A guide to craft chocolate - part 2
In the second part of his guide to craft chocolate, Phil Wain looks at process and sourcing
The Craft Process –Bean to Bar
Specialty chocolate, craft beer and bean to bar chocolate all arose as a reaction against the industrialised process of manufacture. Chocolate growing and processing has many commonalities with coffee and, just as the best coffee roasters avoid flavourings, dark roasts that mask flavours, and use only fresh natural coffee, bean to bar makers avoid industrial processes that mask flavours or damage the nutritional value (yes, chocolate is good for you).
Ama Uzowuru of Lucocoa again: “We have a well-established concept of what chocolate should taste like in the UK and the problem is that it's a myth! What we're used to eating from some of our biggest brands in the UK is over roasted badly made chocolate and quality wise it’s pretty hit and miss which leaves us thinking that dark chocolate is supposed to taste bitter, milk chocolate is far too sweet and white chocolate isn't chocolate at all.”
“The craft process takes days to make batches of chocolate. We tirelessly hand sort our beans and then work out what the right time and temperature is to get the best out of each origin. This delicate slow process ensures that the end result is a special chocolate bar.”
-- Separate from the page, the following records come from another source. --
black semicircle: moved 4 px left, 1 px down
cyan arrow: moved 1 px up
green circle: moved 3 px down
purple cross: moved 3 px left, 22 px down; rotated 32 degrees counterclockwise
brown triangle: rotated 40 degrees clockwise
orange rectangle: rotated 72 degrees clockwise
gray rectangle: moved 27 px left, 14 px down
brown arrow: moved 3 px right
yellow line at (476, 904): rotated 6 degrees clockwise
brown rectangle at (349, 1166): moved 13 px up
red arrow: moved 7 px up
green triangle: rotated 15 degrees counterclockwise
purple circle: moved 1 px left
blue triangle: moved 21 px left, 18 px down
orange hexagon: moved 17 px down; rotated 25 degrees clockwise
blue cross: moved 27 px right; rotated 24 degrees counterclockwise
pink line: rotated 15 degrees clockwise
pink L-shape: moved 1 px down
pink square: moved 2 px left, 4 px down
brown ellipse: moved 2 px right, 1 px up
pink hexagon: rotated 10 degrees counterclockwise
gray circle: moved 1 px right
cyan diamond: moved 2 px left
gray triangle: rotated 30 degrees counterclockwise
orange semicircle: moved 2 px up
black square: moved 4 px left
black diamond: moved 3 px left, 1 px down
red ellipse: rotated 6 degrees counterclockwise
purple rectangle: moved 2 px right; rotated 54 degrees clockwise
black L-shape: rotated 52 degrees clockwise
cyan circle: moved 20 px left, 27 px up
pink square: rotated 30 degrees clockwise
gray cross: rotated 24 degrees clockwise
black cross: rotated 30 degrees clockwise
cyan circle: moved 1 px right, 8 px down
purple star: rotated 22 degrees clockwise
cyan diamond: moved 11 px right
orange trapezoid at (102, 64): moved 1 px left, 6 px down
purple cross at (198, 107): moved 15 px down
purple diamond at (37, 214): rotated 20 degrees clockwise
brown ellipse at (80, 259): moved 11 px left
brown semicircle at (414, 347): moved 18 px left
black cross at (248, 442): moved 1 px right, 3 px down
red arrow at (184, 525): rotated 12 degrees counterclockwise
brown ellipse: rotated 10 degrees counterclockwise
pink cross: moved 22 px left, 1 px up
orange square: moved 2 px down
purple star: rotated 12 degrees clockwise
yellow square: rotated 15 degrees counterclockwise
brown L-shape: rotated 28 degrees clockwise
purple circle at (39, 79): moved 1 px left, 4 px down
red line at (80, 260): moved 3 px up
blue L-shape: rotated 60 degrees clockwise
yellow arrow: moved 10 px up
Our beloved coffee, tea and chocolate have histories steeped in colonial history and the exploitation of farmers. There’s no getting away from that. At the same time as Cadbury’s Quaker owners were rightly praised for their desire to improve British workers’ living conditions, those of West African chocolate farmers were far less pleasant. Even today, child labour and slavery is common in cocoa production in West Africa, especially the Ivory Coast. Just like commodity coffee farmers, these farmers are at the mercy of speculative markets that can make their production worthless. Much of this chocolate is imported via Belgium which (somewhat counterintuitively) now has a terrible reputation for chocolate among the craft chocolate community. That much of West Africa was planted with high yield, less flavoursome varietals is also a factor although the infamous slogan of a top Belgian chocolate produce to ‘eradicate child labour from our supply by 2025’ is telling. Many craft chocolate producers avoid West African chocolate for those reasons. However, this raises its own questions and we have been delighted to hear of some companies such as Divine’s more even-handed trade with West Africa, using fair trade to give farmers a share of profits.